Specific applications of complex systems science include:

  • Complex and networked and multi-scaled processes

  • Nonlinear and chaotic systems

  • Information dynamics and causal inference

  • Systems science

  • Medicine and cognitive science,

  • Biology, systems biology, and mathematical epidemiology

  • Neuronal networks and the brain, extreme events and earthquakes as well as cardiac arrhythmia and, more fundamentally, nonlinear chemical reaction kinetics

  • Mechanical, chemical, electrical, and civil engineering,

  • Fluid dynamics, and turbulent systems, oceanography and meteorology, including questions of transport, modeling and sensing

  • Physics and astronomy,

  • Economics and social sciences

  • Dynamical systems and control systems

  • Sensor networks, ad hoc networks, and control coordination systems

  • Decision science, social systems, and science of human groups

  • Adaptive and designed systems engineering

  • Particular examples are protein interaction networks, niche development in microbial communities, disease and rumor spreading, and dynamics of innovations

  • Critical and rare events, mechanisms and detection. Robustness and fragility.
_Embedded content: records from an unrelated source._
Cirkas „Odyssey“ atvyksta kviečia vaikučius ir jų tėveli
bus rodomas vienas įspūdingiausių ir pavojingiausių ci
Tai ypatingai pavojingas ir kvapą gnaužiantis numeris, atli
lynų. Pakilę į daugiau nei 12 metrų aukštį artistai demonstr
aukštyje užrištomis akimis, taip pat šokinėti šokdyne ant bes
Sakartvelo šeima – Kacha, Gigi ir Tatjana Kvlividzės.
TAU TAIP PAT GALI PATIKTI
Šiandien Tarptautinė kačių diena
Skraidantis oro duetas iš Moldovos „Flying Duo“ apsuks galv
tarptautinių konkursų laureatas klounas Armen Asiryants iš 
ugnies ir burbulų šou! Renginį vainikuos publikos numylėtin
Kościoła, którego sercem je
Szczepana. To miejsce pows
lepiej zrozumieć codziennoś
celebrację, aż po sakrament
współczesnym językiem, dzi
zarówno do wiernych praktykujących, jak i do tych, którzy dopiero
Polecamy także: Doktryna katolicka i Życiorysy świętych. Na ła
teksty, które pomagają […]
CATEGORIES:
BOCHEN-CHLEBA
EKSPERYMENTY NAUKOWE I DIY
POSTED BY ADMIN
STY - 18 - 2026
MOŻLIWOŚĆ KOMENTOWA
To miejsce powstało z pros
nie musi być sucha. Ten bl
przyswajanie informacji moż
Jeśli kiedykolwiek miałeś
Center Motivation and Benefits to Clarkson

There exists and opportunity to “expand this collaboration inward” to include colleagues at Clarkson in various academic departments. Doing so would provide an opportunity for Clarkson to make a greater impact in the field thus enhancing our research reputation. A strength at Clarkson is that our culture, our size, and our application oriented philosophy all celebrate the idea that working together across fields is what we do, and what we do well. This center is specifically advanced in this spirit. We will offer a venue, and a means to bring us together in groupings and combinations to foster collaborations in cutting edge research that may not otherwise take place, or even occur to specialists in individual disciplines. Together, our work can emerge strengthened as a group. Theory, feeds application and application feeds theory, and together we benefit.

Center Activities

Foremost, the job of the center is match making, meaning bringing together interested people, faculty and students to discuss problems in complexity science that bring together complementary skills and interests.

Therefore, we propose the following Center activities:

  • Topical workshops and conferences - An important activity of our center will be outreach to the general scientific community.
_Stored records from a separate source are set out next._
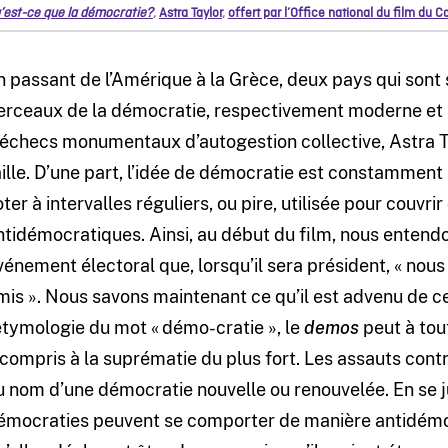
’est-ce que la démocratie?
,
Astra Taylor
,
offert par l’Office national du film du 
n passant de l’Amérique à la Grèce, deux pays qui son
erceaux de la démocratie, respectivement moderne et an
’échecs monumentaux d’autogestion collective, Astra T
aille. D’une part, l’idée de démocratie est constamment
oter à intervalles réguliers, ou pire, utilisée pour couvri
ntidémocratiques. Ainsi, au début du film, nous entend
vénement électoral que, lorsqu’il sera président, « nous
mis ». Nous savons maintenant ce qu’il est advenu de
’étymologie du mot « démo-cratie », le
demos
peut à tou
 compris à la suprématie du plus fort. Les assauts cont
u nom d’une démocratie nouvelle ou renouvelée. En se ju
émocraties peuvent se comporter de manière antidémocr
  • An internal and external lecture series to take place each semester.

  • A student gathering club, from the involved students across disciplines. A club-like environment affiliated with the center enhances the activity. Encouragement under the banner of C3S2, encouragement of good food, (or good enough food!), interesting problems, and space, should fuel a talking forum between students, and here we are advocating this to occur in the absence of faculty “intervention” since sometimes a faculty in the room dramatically changes the nature of student brain storms.
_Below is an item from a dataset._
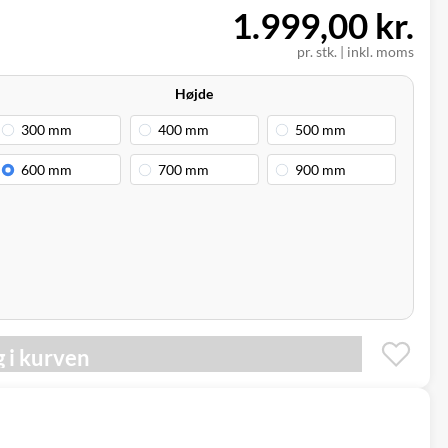
1.999,00 kr.
pr. stk. | inkl. moms
Højde
 i kurven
Who we are and what we are

This center will be formed with a model of a few core faculty members who will participate in the formal activities and tasks, and then affiliate faculty members with related interests who wish to benefit from affiliation but otherwise may be less specifically committed.

Core Faculty will be asked to be actively involve in organizing Center activities including identification of opportunities, development of reporting materials, recruiting other faculty members and student participants, and suggesting educational dimensions. Affiliate faculty are those who have interest in the general areas described by this center but may not have time or means to become specifically regularly involved.